PREreview del Real burden of mucormycosis diagnosed over five years in a French medical center : a retrospective study

Summary 

This preprint presents a novel addition to clinical literature about mucormycosis, a rare but severe invasive mold related infection with a high mortality rate of up to 79%. This disease affects immunocompromised individuals, namely those with other underlying health conditions like diabetes, neutropenia, and those who have received solid organ transplantation (SOT) or allogenic hematopoietic system cell transplantation (BMT). This study sought to investigate the risk factors associated with the development of mucormycosis, and the methodology needed to improve diagnosis, prognosis, and treatment of mucormycosis for future individuals. 80 individuals from France were included in a retrospective study from 2017-2022, including only those who presented with at least one positive mucorales sample from the study’s lab. The authors then collected participant epidemiological and clinical background, including additional disease presence, length of hospitalization, delay of diagnosis, treatment type, and incidence of in-hospital death. Authors also identified risk factors associated with proven or probable mucormycosis over possible mucormycosis. Authors found that the risk factors relevant to death by mucormycosis include differences in ICU admission, length of hospital stay, and existence of neutropenia. This manuscript presents a study conducted of the often overlooked rare and fatal fungal infection, illuding to its novelty regarding disease prevention and diagnosis. Further research regarding PCR usage in diagnosis and the potential to lower in-hospital mortality rates makes this preprint a significant piece to be published, given that the offers clarify some issues seen in the methods and results section. Although small in size and some missing data, this preprint is a novel and necessary addition to the research of mucormycosis, and may aid in disease prevention and treatment. 

Major Issues 

Methods

• Case definitions need supplemental information. Two points of improvement:

  • The authors do a good job at explaining criteria for the different types of mucormycosis cases included in study: proven, probable, or putative. To round out definitions, I would add a definition for proven mucormycosis, as well as an explanation bout why possible cases were not included. I would touch on how you know that these “possible” individuals won’t test positive for mucormycosis later. 

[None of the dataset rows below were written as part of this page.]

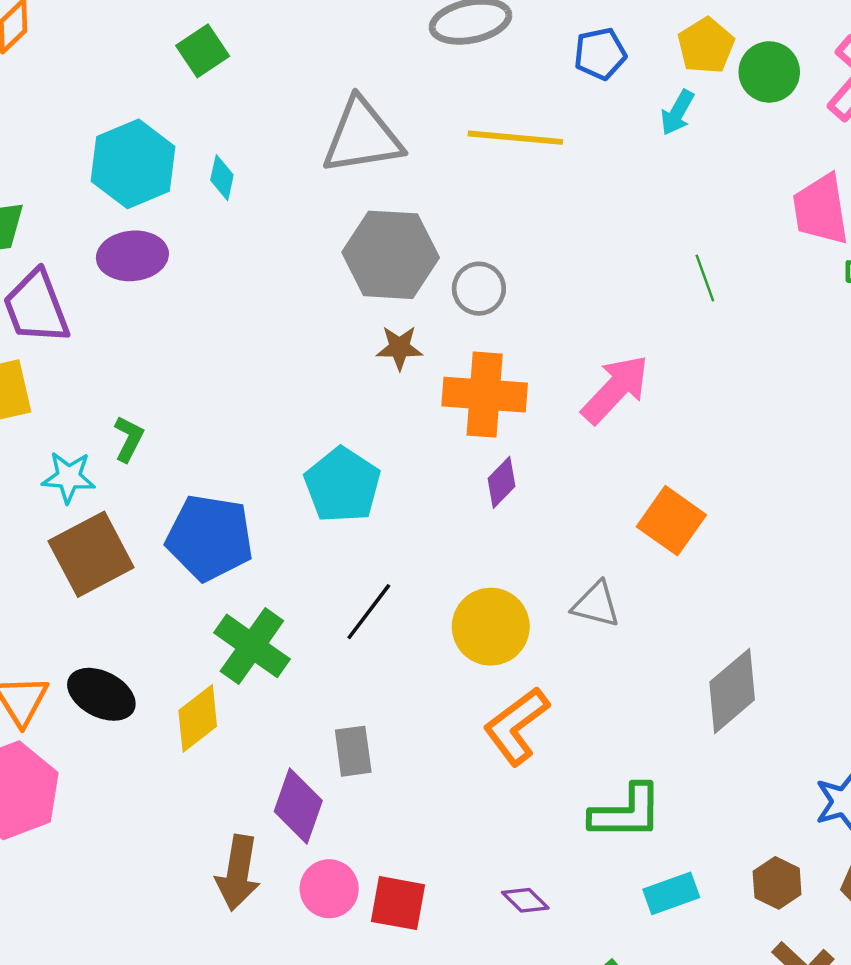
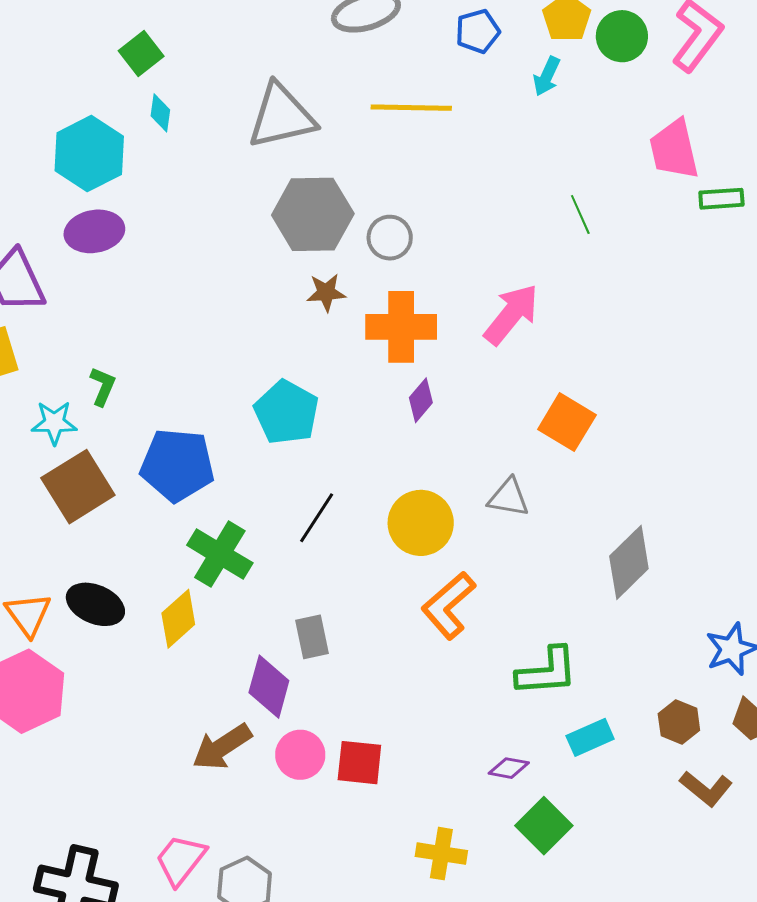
cyan diamond: (222, 178) -> (160, 113), moved
brown arrow: (238, 873) -> (222, 747), turned 52
purple diamond: (525, 900) -> (509, 768), moved, turned -30

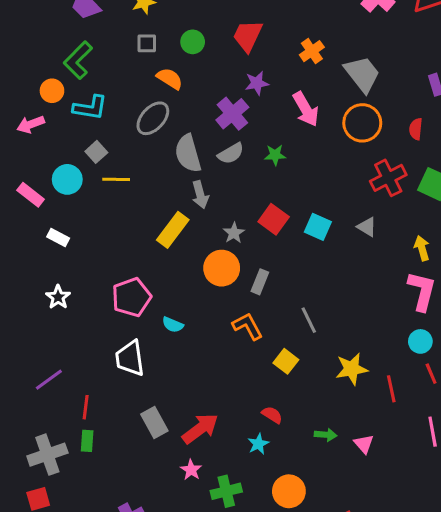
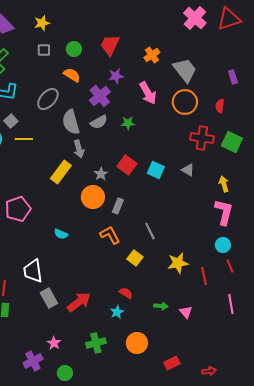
orange semicircle: (170, 79) -> (72, 75), moved
red cross: (388, 178) -> (202, 138), turned 35
pink pentagon: (131, 297) -> (18, 209), moved
white trapezoid: (130, 358) -> (33, 271), moved
pink star: (191, 470) -> (54, 343), moved

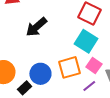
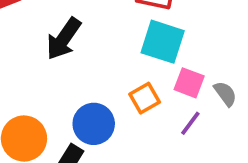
orange square: (70, 67) -> (145, 98), size x0.7

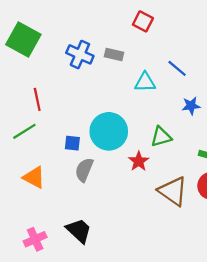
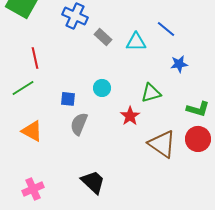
gray rectangle: (114, 54) -> (103, 37), moved, turned 30
cyan circle: (109, 131) -> (102, 88), size x0.5
black trapezoid: (79, 231) -> (93, 182), moved

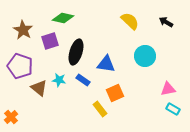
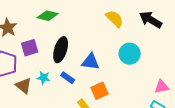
black arrow: (166, 22) -> (151, 20), size x1.6
purple square: (50, 41) -> (30, 48), moved
pink triangle: (168, 89) -> (162, 87), moved

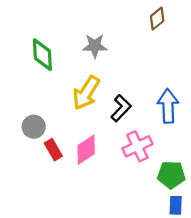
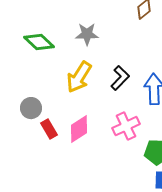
green diamond: (42, 55) -> (39, 42), turned -44
black L-shape: (121, 108) -> (120, 78), moved

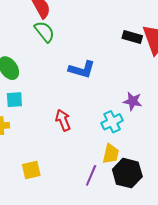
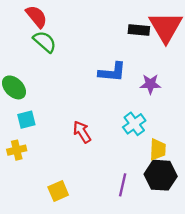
blue L-shape: (82, 69) -> (112, 72), moved
purple star: (133, 101) -> (150, 84), moved
yellow trapezoid: (111, 154) -> (158, 149), moved

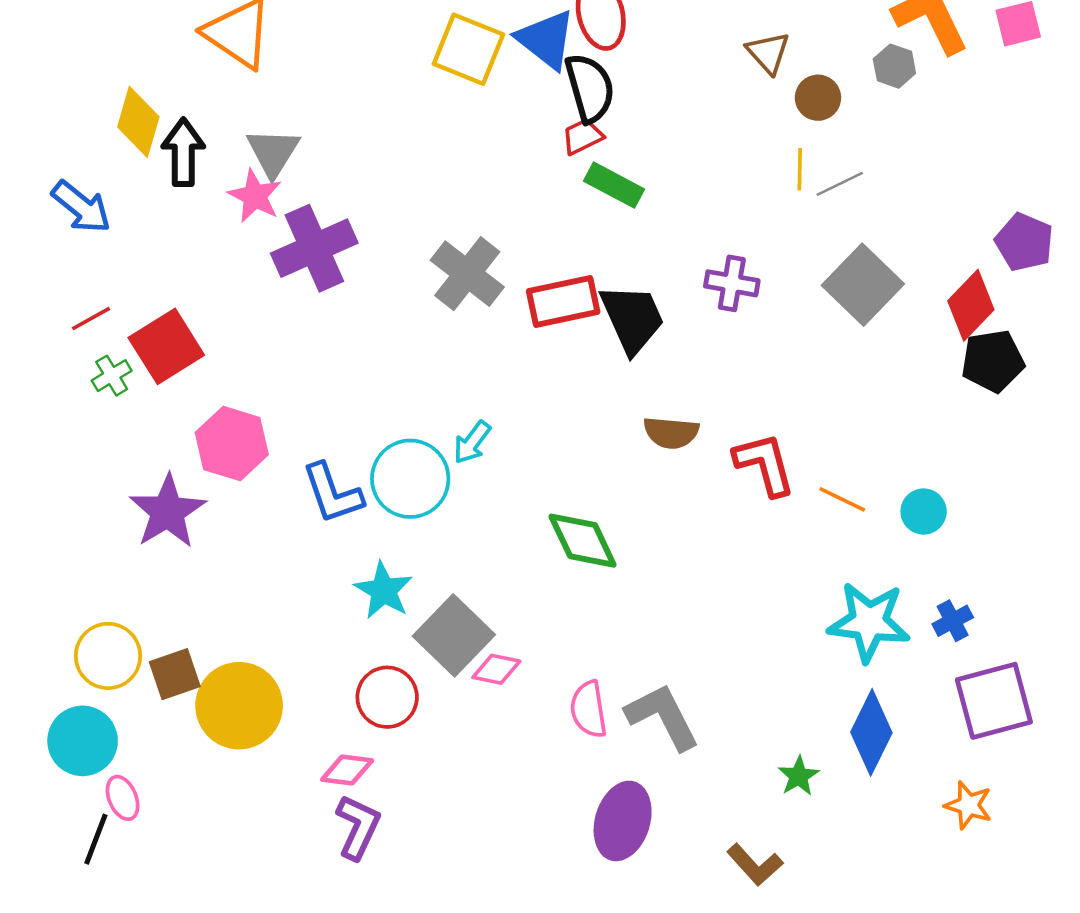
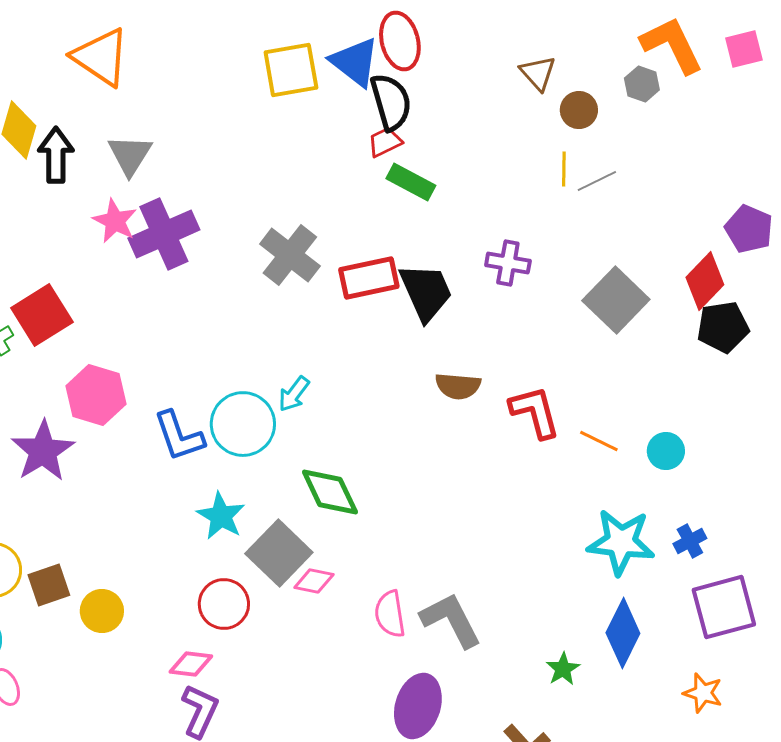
yellow square: (468, 49) -> (291, 70), turned -32
pink star: (255, 196) -> (115, 221), moved
gray square: (863, 285) -> (616, 300), moved
green diamond: (583, 541) -> (330, 492), moved
yellow circle: (239, 706) -> (102, 611), size x0.6

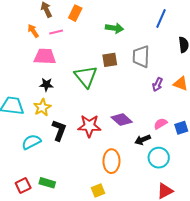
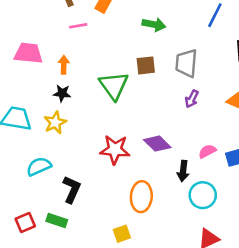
orange arrow: (33, 31) -> (64, 65), moved, turned 32
pink trapezoid: (45, 56) -> (28, 53), moved
purple arrow: (158, 84) -> (192, 99), moved
black L-shape: (59, 130) -> (72, 189), moved
black arrow: (143, 140) -> (183, 171), turned -63

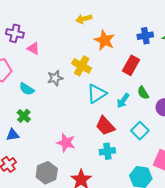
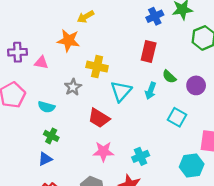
orange star: (105, 40) -> (68, 40), moved
red trapezoid: (105, 126) -> (99, 118), moved
cyan cross: (107, 151) -> (141, 156), moved

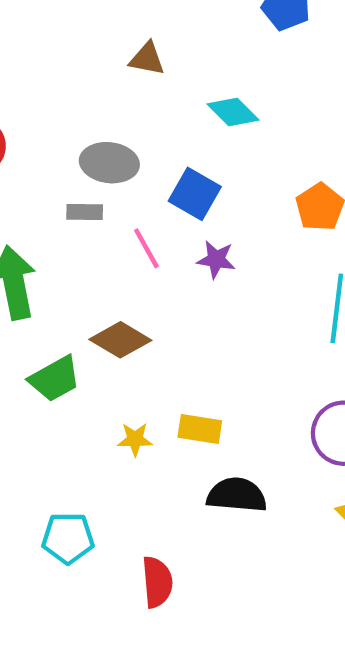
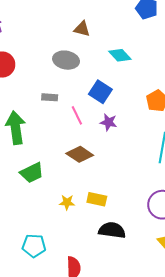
gray ellipse: (109, 163) -> (66, 60), moved
brown diamond: (120, 340) -> (80, 154), moved

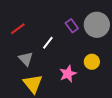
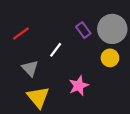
yellow circle: (92, 62) -> (110, 58), moved

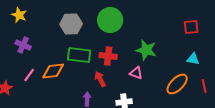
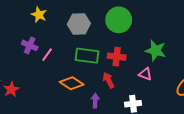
yellow star: (19, 15) -> (39, 15), moved
orange diamond: (53, 71) -> (72, 83), moved, turned 40
pink line: (29, 75) -> (47, 55), moved

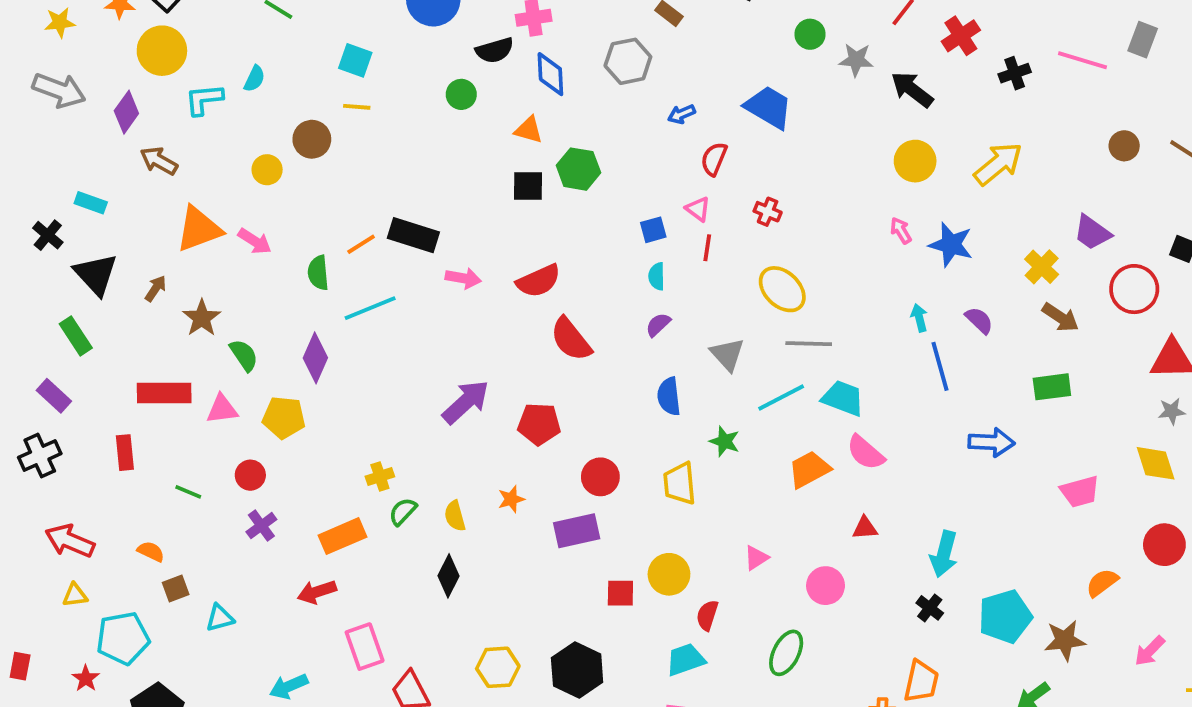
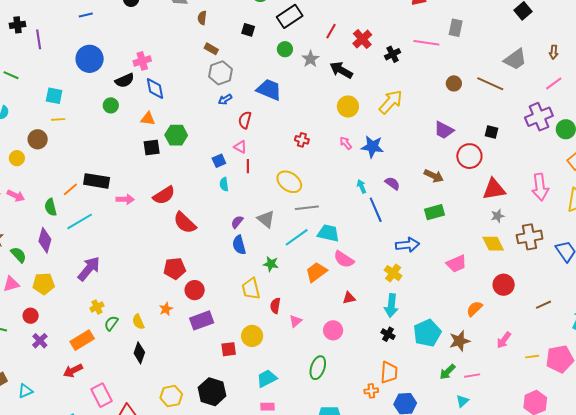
gray star: (856, 60) -> (310, 59), turned -30
gray hexagon: (628, 61) -> (220, 73), moved
red cross: (768, 212) -> (302, 140), moved
yellow cross: (1042, 267) -> (393, 273), moved
purple semicircle: (658, 325) -> (237, 222), moved
purple diamond: (315, 358) -> (45, 240), moved
purple arrow: (466, 402) -> (89, 269), moved
red circle: (600, 477) -> (195, 290), moved
red semicircle: (707, 615) -> (275, 306), moved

  • I would also include additional information about the different types of mucormycosis, including pulmonary and disseminated mucormycosis. Are there any differences in extent of disease based on different stages/type of mucormycosis?

• I noticed some inconsistency under statistical methods paragraph of methods section, where the authors do mention possible cases of mucormycosis:

  • “Univariate analyses were conducted for the first two objectives to identify risk factors associated with a proven, probable or possible diagnosis of mucormycosis, and to assess risk factors for in-hospital mortality” 

  • Is possible diagnosis of mucormycosis being included in study? Perfectly acceptable if so, but I would suggest refining study criteria if so. Or, if possible diagnosis is not being included in overarching testing, explain why it is included in initial univariate analyses. 

• The “real burden of mucormysis” is not defined by end of paper. I would ask the authors to clarify what they believe the “burden” of the disease is, and include additional statistics such as DALYs, YLLs, QALYs, and other adjusted metrics to fully illustrate the burden of disease beyond mortality rates. 

  • I would recommend adding a reference or two to clarify the extent of the disease, and the burden that mucormycosis presents to study and/or global population. 

  • One possible reference for use: 

    • Cornely OA et al., Mucormycosis ECMM MSG Global Guideline Writing Group. Global guideline for the diagnosis and management of mucormycosis: an initiative of the European Confederation of Medical Mycology in cooperation with the Mycoses Study Group Education and Research Consortium. Lancet Infect Dis. 2019 Dec;19(12):e405-e421. doi: 10.1016/S1473-3099(19)30312-3. Epub 2019 Nov 5. PMID: 31699664; PMCID: PMC8559573. 

Results

• Confidence intervals are very large (see Table 4). The authors do a good job of addressing the size of confidence intervals (e.g., 1.67–165.58) and suggest that this is due to missing data and logistic regression estimates. Tor further supplement this, I would suggest that the authors go further and question if their model is underpowered or affected by sparse data bias, and if they still believe that their findings are significant. 

  • Some food for thought: would simplifying the regression model or performing penalized logistic regression result in more stable estimates?

  • Or, providing univariate associations or sensitivity analyses could demonstrate that the observed relationships remain consistent despite uncertainty. It would also strengthen the discussion to emphasize that these estimates should be viewed as exploratory, rather than confirmatory, due to limited power.

  • No need to do any of these additional tasks, but suggesting this for future edits to help reaffirm results of current study

Minor Issues

Results

• The authors should add axis titles for Figure 2, as “Dim1” and “Dim2” are not clear.

Competing interests

The authors declare that they have no competing interests.

Use of Artificial Intelligence (AI)

The authors declare that they did not use generative AI to come up with new ideas for their review.